La crise de l'Ébola a montré que nous devons penser à développer notre capacité d'innovation au niveau le plus élémentaire. Tout comme les systèmes de santé dans les pays en développement doivent être renforcés, nous devons également renforcer notre capacité à développer de nouvelles solutions à des défis similaires lorsqu'ils surviennent.
Les écoles d'ingénieurs parviennent rarement à fournir à leurs étudiants des moyens de connaitre ou de comprendre les difficultés rencontrées par des personnes vivant en dehors du monde développé.
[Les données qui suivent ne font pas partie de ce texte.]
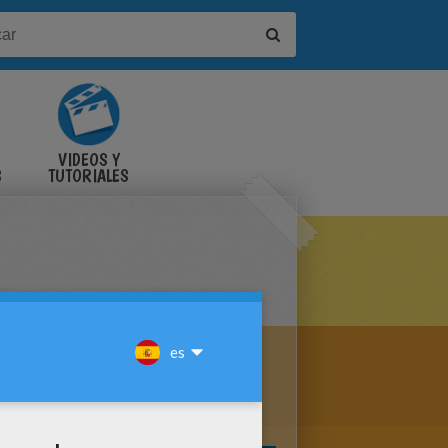
VIDEOS Y
S
TUTORIALES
Parfois les étudiants en médecine et les professionnels de santé publique étudient ou font des stages dans des endroits où la charge de morbidité est élevée. Mais un nombre infime de possibilités similaires sont disponibles pour les ingénieurs et les technologues. En conséquence, des scientifiques et ingénieurs de talent sont souvent grossièrement désinformés quant aux  problèmes qu'ils doivent résoudre. Même ceux qui pourraient être motivés dans cette tâche sont peu susceptibles de consacrer leur formation à la réponse aux menaces nouvelles et émergentes.
Le développement de la technologie demande du temps et de l'engagement. En plus de promouvoir la prise de conscience des défis mondiaux en sciences et en écoles d'ingénieurs et de permettre aux étudiants de commencer à y répondre dans leurs domaines, nous devons établir des mécanismes visant à favoriser et à soutenir les idées que ce processus entend promouvoir. En créant des bourses de recherche qui n'expirent pas dès qu'une épidémie est maîtrisée, nous pourrions augmenter considérablement notre gamme de solutions pour mieux gérer la prochaine épidémie.
Une fois confrontés au prochain défi de type Ébola, notre capacité à y répondre dépendra de la force des institutions locales et de notre capacité à développer les bons outils pour lutter contre la maladie. Nul ne peut dire combien de vies vont dépendre des mesures que nous prenons dès à présent.
Muhammad Hamid Zaman est professeur de génie biomédical à l'Université de Boston.